When predictions fail

Did I hear that right? Comcast Sports Net's Damon Andrews, before presenting highlights of Stanford intrasquad scrimmage on Sunday night, said the Cardinal has "national title hopes." As I mentioned around this time last year, the program owns a love-hate relationship with preseason expectations.

Quite often when the critics love Stanford in August, the team embarks on a season Stanford fans wind up hating. Conversely, some of the best years ever enjoyed by the Cardinal have occurred once the club exceeds what the pundits thought possible.

Here are a few more seasons – love them or hate them – that stand out in such fashion.

Year: 1956
Preseason hype: The preseason AP poll put Stanford at No. 14.
Actual finish: 4-6 (3-4 Pacific Coast Conference)
Sample prediction: "Unscathed Stanford looks like the best bet to win the Pacific Coast title and go to the Rose Bowl. The pass-minded Indians, with John Brodie doing the pitching and a large line spearheaded by Paul Wiggin, may even be a candidate for top national honors." – Sports Illustrated
In hindsight: The formula sounds familiar. Overseen by an alumnus head coach, and led by an All-American offensive lineman protecting the country's best quarterback – who wears No. 12 on his jersey – Stanford aims for national glory.
Yet after starting the year 4-2, the Indians suffered one-point losses to UCLA and Oregon State – and never won again. Missed extra points were the difference in each game. Brodie stayed unfazed, even after the Bruins blocked one of his punts and returned it for a touchdown. "I still think we'll go to the Rose Bowl," he declared. That had to wait 14 years.

Year: 1971
Preseason predictions: Unranked in Sports Illustrated's poll, which instead heaped high praise on both USC (No. 4) and Washington (No. 15).
Actual finish: 9-3 (6-1 Pac-8), good enough for a second straight Rose Bowl crown.
Sample prediction: "Should John Winesberry and Bill Scott work out well as replacements for receivers Randy Vataha and Bob Moore, Stanford could win again." – Sports Illustrated
Elements of surprise: After falling at home to Duke, road games at the Huskies and Trojans loomed. Stanford later lost to Washington State, and then San Jose State. Don Bunce's interceptions (16) dwarfed his touchdown throws (11).

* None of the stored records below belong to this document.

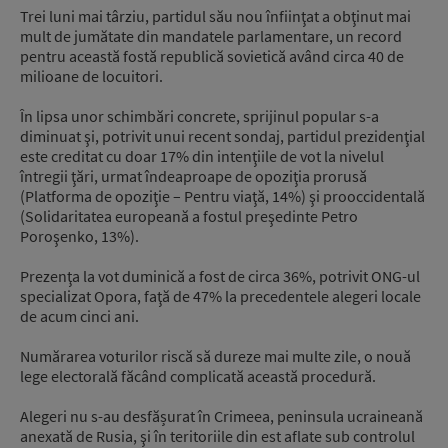
Trei luni mai târziu, partidul său nou înfiinţat a obţinut mai
mult de jumătate din mandatele parlamentare, un record
pentru această fostă republică sovietică având circa 40 de
milioane de locuitori.
În lipsa unor schimbări concrete, sprijinul popular s-a
diminuat şi, potrivit unui recent sondaj, partidul prezidenţial
este creditat cu doar 17% din intenţiile de vot la nivelul
întregii ţări, urmat îndeaproape de opoziţia prorusă
(Platforma de opoziţie – Pentru viaţă, 14%) şi prooccidentală
(Solidaritatea europeană a fostul preşedinte Petro
Poroşenko, 13%).
Prezenţa la vot duminică a fost de circa 36%, potrivit ONG-ul
specializat Opora, faţă de 47% la precedentele alegeri locale
de acum cinci ani.
Numărarea voturilor riscă să dureze mai multe zile, o nouă
lege electorală făcând complicată această procedură.
Alegeri nu s-au desfășurat în Crimeea, peninsula ucraineană
anexată de Rusia, şi în teritoriile din est aflate sub controlul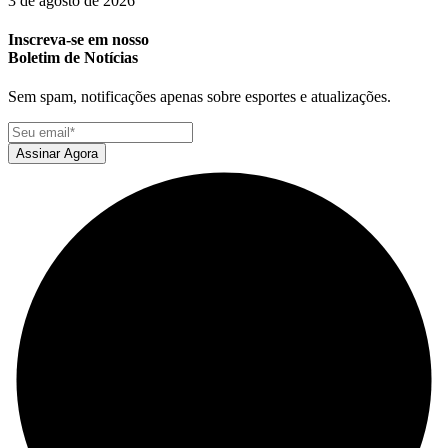
3 de agosto de 2026
Inscreva-se em nosso
Boletim de Notícias
Sem spam, notificações apenas sobre esportes e atualizações.
Assinar Agora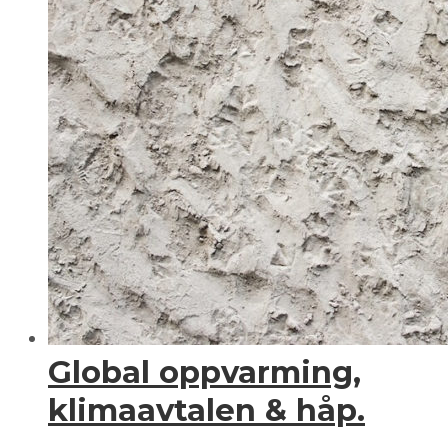
Global oppvarming,
klimaavtalen & håp.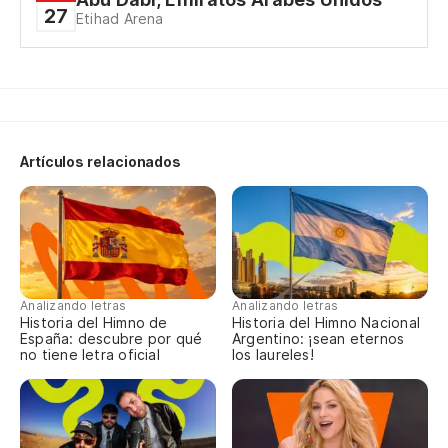
27
Etihad Arena
Artículos relacionados
Analizando letras
Analizando letras
Historia del Himno de
Historia del Himno Nacional
España: descubre por qué
Argentino: ¡sean eternos
no tiene letra oficial
los laureles!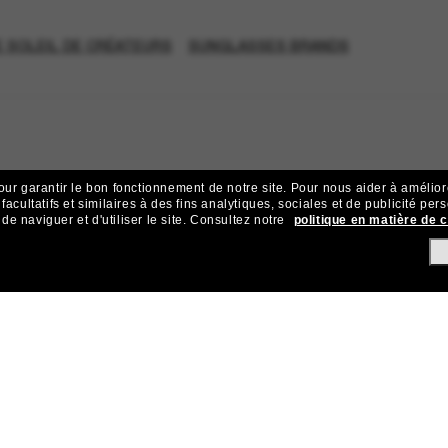
 SOLEIL DE CRÉATEURS
SUNGLASSES BRANDS
our garantir le bon fonctionnement de notre site.
Pour nous aider à améliorer
acultatifs et similaires à des fins analytiques, sociales et de publicité per
 naviguer et d'utiliser le site.
Consultez notre
politique en matière de 
ejoignez la communauté Sunglass Hu
ives et d’offres comme 10 € de réduction* sur votre prochain achat 
Sabonner!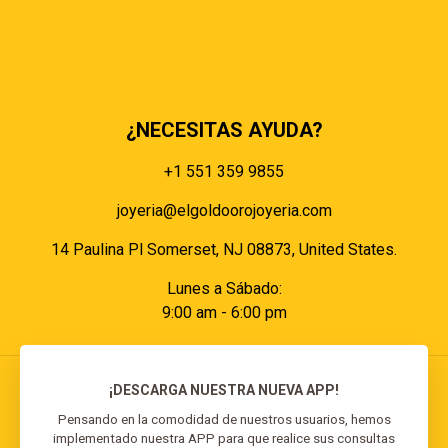
Políticas de envíos y entregas
Política de devoluciones y reembolsos
Políticas de cookies
Políticas de pagos
¿NECESITAS AYUDA?
+1 551 359 9855
joyeria@elgoldoorojoyeria.com
14 Paulina Pl Somerset, NJ 08873, United States.
Lunes a Sábado:
9:00 am - 6:00 pm
¡DESCARGA NUESTRA NUEVA APP!
Pensando en la comodidad de nuestros usuarios, hemos
implementado nuestra APP para que realice sus consultas
© 2026 El Goldo Oro | Todos los derechos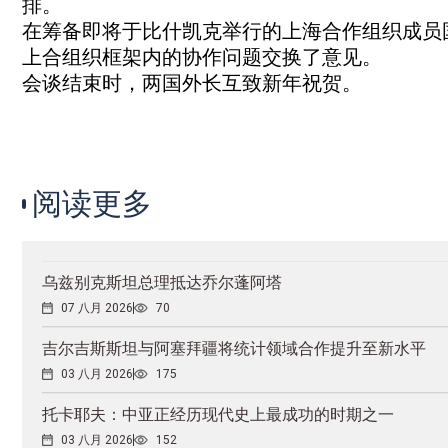
排。
在筹备即将于比什凯克举行的上海合作组织成员
上合组织框架内的协作问题交换了意见。
会谈结束时，两国外长互致新年祝贺。
阅读更多
乌兹别克斯坦总理抵达乔尔蓬阿塔
07 八月 2026
70
吉尔吉斯斯坦与阿塞拜疆将统计领域合作提升至新水平
03 八月 2026
175
托卡耶夫：中亚正经历现代史上最成功的时期之一
03 八月 2026
152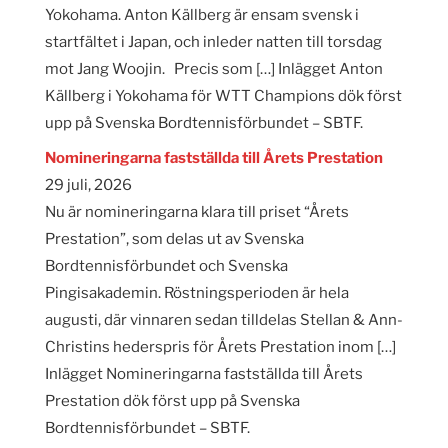
Yokohama. Anton Källberg är ensam svensk i
startfältet i Japan, och inleder natten till torsdag
mot Jang Woojin. Precis som […] Inlägget Anton
Källberg i Yokohama för WTT Champions dök först
upp på Svenska Bordtennisförbundet – SBTF.
Nomineringarna fastställda till Årets Prestation
29 juli, 2026
Nu är nomineringarna klara till priset “Årets
Prestation”, som delas ut av Svenska
Bordtennisförbundet och Svenska
Pingisakademin. Röstningsperioden är hela
augusti, där vinnaren sedan tilldelas Stellan & Ann-
Christins hederspris för Årets Prestation inom […]
Inlägget Nomineringarna fastställda till Årets
Prestation dök först upp på Svenska
Bordtennisförbundet – SBTF.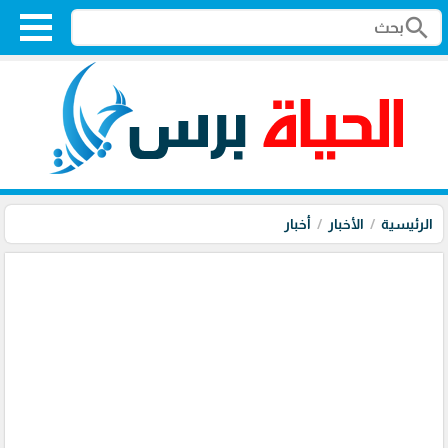
search
الرئيسية
الأخبار
أخبار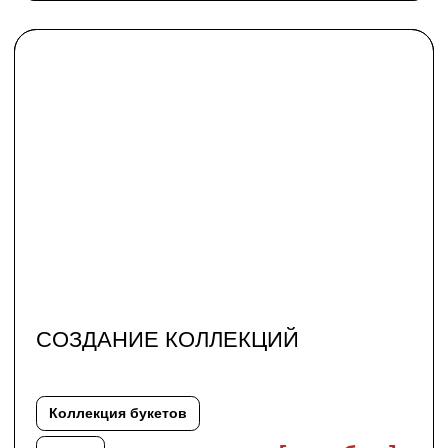
[подробнее]
Съемки
ОНЛАЙН ОБУЧЕНИЕ
Большой курс по современной
флористике, включивший в себя
и творчество, и систему. А также
короткие видео-уроки от нашей
команды.
[подробнее]
Обучение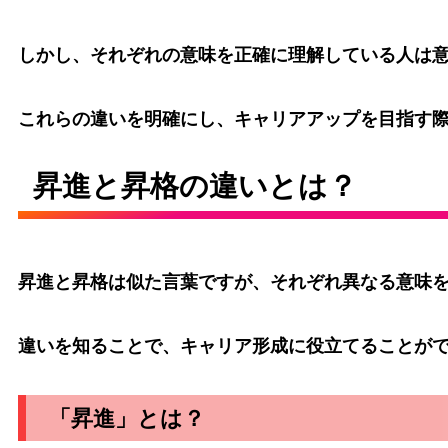
しかし、それぞれの意味を正確に理解している人は
これらの違いを明確にし、キャリアアップを目指す
昇進と昇格の違いとは？
昇進と昇格は似た言葉ですが、それぞれ異なる意味
違いを知ることで、キャリア形成に役立てることが
「昇進」とは？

Was this really the last year Stanford won the Rose Bowl?
The Thunderchicken defense made sure of it, embarrassing opponents and allowing a paltry 11 points per-game. They shut out Cal. With Michigan on top in the second half, the Wolverines were stuffed on fourth-and-goal in Pasadena. And poor Sonny Sixkiller never stood a chance. In the Tribe's runaway victory, the Washington QB completed just 12 of 46 attempts and threw four interceptions – three by Benny Barnes.

Year: 1979
Preseason hype: No. 13 in the AP, 17th in Sports Illustrated. Even with Darrin Nelson out for the season injured, a host of regulars returned.
Actual finish: 5-5-1 (3-3-1 Pac-10)
Sample prediction: "All that talent should make things easier for new coach Rod Dowhower," said one national magazine.
In hindsight: Bill Walsh went to the pros; the team he left behind needed Prozac. This despite boasting the nation's leading passer (Turk Schonert) and a schedule featuring seven home games.
Stanford tied USC – the lone blemish on the Trojans' 11-0-1 resume. The likes of Chuck Evans, Andre Hines, Ken Margerum still rank among the Cardinal's all-time greats. All that couldn't save a team rife with conflict between young players and upperclassmen. Defeats to Tulane and Army derailed any early-season momentum. Oregon State's only win came at Stanford's expense. These bipolar ways sent the team to its lone non-winning season of the decade.

Year: 1990
Preseason Predictions: The experts had Stanford sitting in the bottom third of the Pac-10 standings. Going 4-7 overall and 3-5 in the conference sounded generous.
Actual finish: 5-6, (4-4 Pac-10, tied for sixth)
Sample prediction: "The Cardinal is playing Notre Dame, Colorado, USC…but what, no Miami? And you call this a schedule?" – San Jose Mercury News
Elements of surprise: This season had everything: Last-second losses UCLA and national champ Colorado, an upset of No. 1 Notre Dame in South Bend, the emergence of Oklahoma-transfer Glyn Milburn, the monumental takedown of Cal on John Hopkins' field goal, and even a Beach Boys concert at Stanford Stadium (after the San Jose State game).
Despite a murderous schedule, Denny Green showed his renovation plan was ahead of a schedule. Milburn led the country in all-purpose yardage. Jason Palumbis – less than a year removed from surgery on his throwing shoulder – led the conference in passing efficiency. It all marked a return to relevance for a team that, coming into the year, hadn't won a road game in three years.